• Work item:
Output all of the data below without changing a word, and exclude the pictures.
((
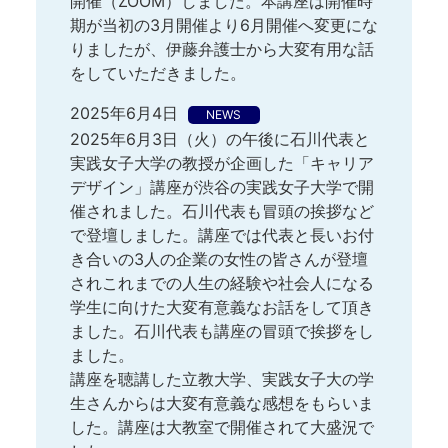
開催（ZOOM）しました。本講座は開催時
期が当初の3月開催より6月開催へ変更にな
りましたが、伊藤弁護士から大変有用な話
をしていただきました。
2025年6月4日
NEWS
2025年6月3日（火）の午後に石川代表と
実践女子大学の教授が企画した「キャリア
デザイン」講座が渋谷の実践女子大学で開
催されました。石川代表も冒頭の挨拶など
で登壇しました。講座では代表と長いお付
き合いの3人の企業の女性の皆さんが登壇
されこれまでの人生の経験や社会人になる
学生に向けた大変有意義なお話をして頂き
ました。石川代表も講座の冒頭で挨拶をし
ました。
講座を聴講した立教大学、実践女子大の学
生さんからは大変有意義な感想をもらいま
した。講座は大教室で開催されて大盛況で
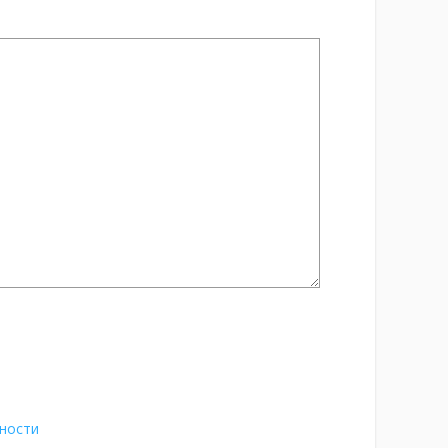
ности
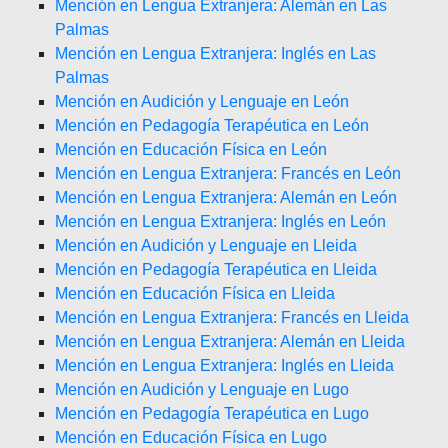
Mención en Lengua Extranjera: Alemán en Las
Palmas
Mención en Lengua Extranjera: Inglés en Las
Palmas
Mención en Audición y Lenguaje en León
Mención en Pedagogía Terapéutica en León
Mención en Educación Física en León
Mención en Lengua Extranjera: Francés en León
Mención en Lengua Extranjera: Alemán en León
Mención en Lengua Extranjera: Inglés en León
Mención en Audición y Lenguaje en Lleida
Mención en Pedagogía Terapéutica en Lleida
Mención en Educación Física en Lleida
Mención en Lengua Extranjera: Francés en Lleida
Mención en Lengua Extranjera: Alemán en Lleida
Mención en Lengua Extranjera: Inglés en Lleida
Mención en Audición y Lenguaje en Lugo
Mención en Pedagogía Terapéutica en Lugo
Mención en Educación Física en Lugo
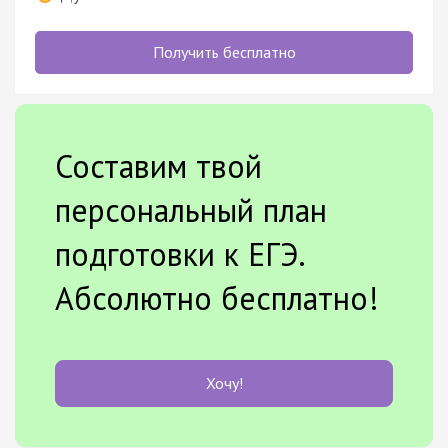
Получить бесплатно
Составим твой
персональный план
подготовки к ЕГЭ.
Абсолютно бесплатно!
Хочу!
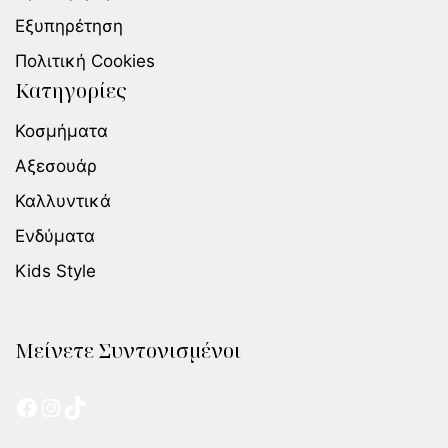
Εξυπηρέτηση
Πολιτική Cookies
Κατηγορίες
Κοσμήματα
Αξεσουάρ
Καλλυντικά
Ενδύματα
Kids Style
Μείνετε Συντονισμένοι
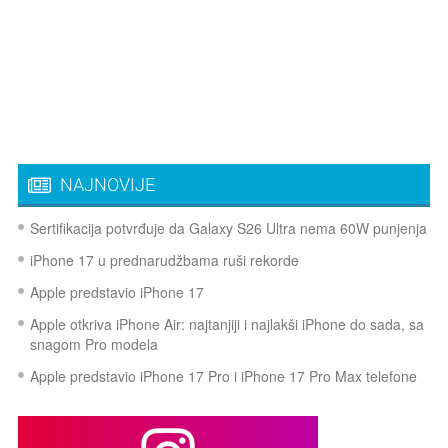
NAJNOVIJE
Sertifikacija potvrđuje da Galaxy S26 Ultra nema 60W punjenja
iPhone 17 u prednarudžbama ruši rekorde
Apple predstavio iPhone 17
Apple otkriva iPhone Air: najtanjiji i najlakši iPhone do sada, sa
snagom Pro modela
Apple predstavio iPhone 17 Pro i iPhone 17 Pro Max telefone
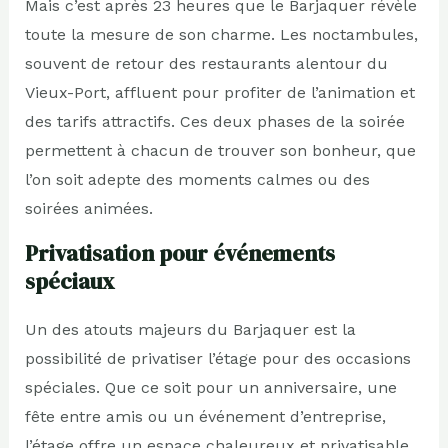
Mais c’est après 23 heures que le Barjaquer révèle
toute la mesure de son charme. Les noctambules,
souvent de retour des restaurants alentour du
Vieux-Port, affluent pour profiter de l’animation et
des tarifs attractifs. Ces deux phases de la soirée
permettent à chacun de trouver son bonheur, que
l’on soit adepte des moments calmes ou des
soirées animées.
Privatisation pour événements
spéciaux
Un des atouts majeurs du Barjaquer est la
possibilité de privatiser l’étage pour des occasions
spéciales. Que ce soit pour un anniversaire, une
fête entre amis ou un événement d’entreprise,
l’étage offre un espace chaleureux et privatisable,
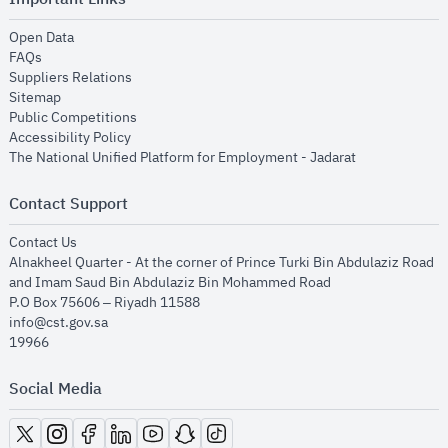
opens in new window
Open Data
opens in new window
FAQs
opens in new window
Suppliers Relations
opens in new window
Sitemap
opens in new window
Public Competitions
opens in new window
Accessibility Policy
opens in new
The National Unified Platform for Employment - Jadarat
Contact Support
opens in new window
Contact Us
Alnakheel Quarter - At the corner of Prince Turki Bin Abdulaziz Road
and Imam Saud Bin Abdulaziz Bin Mohammed Road​
P.O Box 75606 – Riyadh 11588
info@cst.gov.sa
19966
Social Media
opens in new window
opens in new window
opens in new window
opens in new window
opens in new window
opens in new window
opens in new window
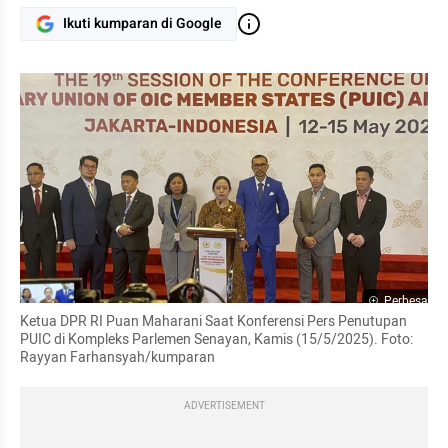
Ikuti kumparan di Google
Perbesar
Ketua DPR RI Puan Maharani Saat Konferensi Pers Penutupan 
PUIC di Kompleks Parlemen Senayan, Kamis (15/5/2025). Foto: 
Rayyan Farhansyah/kumparan
ADVERTISEMENT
))
• Completed task:
開催（ZOOM）しました。本講座は開催時
期が当初の3月開催より6月開催へ変更にな
りましたが、伊藤弁護士から大変有用な話
をしていただきました。
2025年6月4日
NEWS
2025年6月3日（火）の午後に石川代表と
実践女子大学の教授が企画した「キャリア
デザイン」講座が渋谷の実践女子大学で開
催されました。石川代表も冒頭の挨拶など
で登壇しました。講座では代表と長いお付
き合いの3人の企業の女性の皆さんが登壇
されこれまでの人生の経験や社会人になる
学生に向けた大変有意義なお話をして頂き
ました。石川代表も講座の冒頭で挨拶をし
ました。
講座を聴講した立教大学、実践女子大の学
生さんからは大変有意義な感想をもらいま
した。講座は大教室で開催されて大盛況で
ности
Mención en Lengua Extranjera: Alemán en Las
Palmas
Mención en Lengua Extranjera: Inglés en Las
Palmas
Mención en Audición y Lenguaje en León
Mención en Pedagogía Terapéutica en León
Mención en Educación Física en León
Mención en Lengua Extranjera: Francés en León
Mención en Lengua Extranjera: Alemán en León
Mención en Lengua Extranjera: Inglés en León
Mención en Audición y Lenguaje en Lleida
Mención en Pedagogía Terapéutica en Lleida
Mención en Educación Física en Lleida
Mención en Lengua Extranjera: Francés en Lleida
Mención en Lengua Extranjera: Alemán en Lleida
Mención en Lengua Extranjera: Inglés en Lleida
Mención en Audición y Lenguaje en Lugo
Mención en Pedagogía Terapéutica en Lugo
Mención en Educación Física en Lugo
Получить бесплатно
Составим твой
персональный план
подготовки к ЕГЭ.
Абсолютно бесплатно!
Хочу!
Εξυπηρέτηση
Πολιτική Cookies
Κατηγορίες
Κοσμήματα
Αξεσουάρ
Καλλυντικά
Ενδύματα
Kids Style
Μείνετε Συντονισμένοι
NAJNOVIJE
Sertifikacija potvrđuje da Galaxy S26 Ultra nema 60W punjenja
iPhone 17 u prednarudžbama ruši rekorde
Apple predstavio iPhone 17
Apple otkriva iPhone Air: najtanjiji i najlakši iPhone do sada, sa
snagom Pro modela
Apple predstavio iPhone 17 Pro i iPhone 17 Pro Max telefone
Mais c’est après 23 heures que le Barjaquer révèle
toute la mesure de son charme. Les noctambules,
souvent de retour des restaurants alentour du
Vieux-Port, affluent pour profiter de l’animation et
des tarifs attractifs. Ces deux phases de la soirée
permettent à chacun de trouver son bonheur, que
l’on soit adepte des moments calmes ou des
soirées animées.
Privatisation pour événements
spéciaux
Un des atouts majeurs du Barjaquer est la
possibilité de privatiser l’étage pour des occasions
spéciales. Que ce soit pour un anniversaire, une
fête entre amis ou un événement d’entreprise,
l’étage offre un espace chaleureux et privatisable,
opens in new window
Open Data
opens in new window
FAQs
opens in new window
Suppliers Relations
opens in new window
Sitemap
opens in new window
Public Competitions
opens in new window
Accessibility Policy
opens in new
The National Unified Platform for Employment - Jadarat
Contact Support
opens in new window
Contact Us
Alnakheel Quarter - At the corner of Prince Turki Bin Abdulaziz Road
and Imam Saud Bin Abdulaziz Bin Mohammed Road​
P.O Box 75606 – Riyadh 11588
info@cst.gov.sa
19966
Social Media
opens in new window
opens in new window
opens in new window
opens in new window
opens in new window
opens in new window
opens in new window
Ikuti kumparan di Google
Perbesar
Ketua DPR RI Puan Maharani Saat Konferensi Pers Penutupan 
PUIC di Kompleks Parlemen Senayan, Kamis (15/5/2025). Foto: 
Rayyan Farhansyah/kumparan
ADVERTISEMENT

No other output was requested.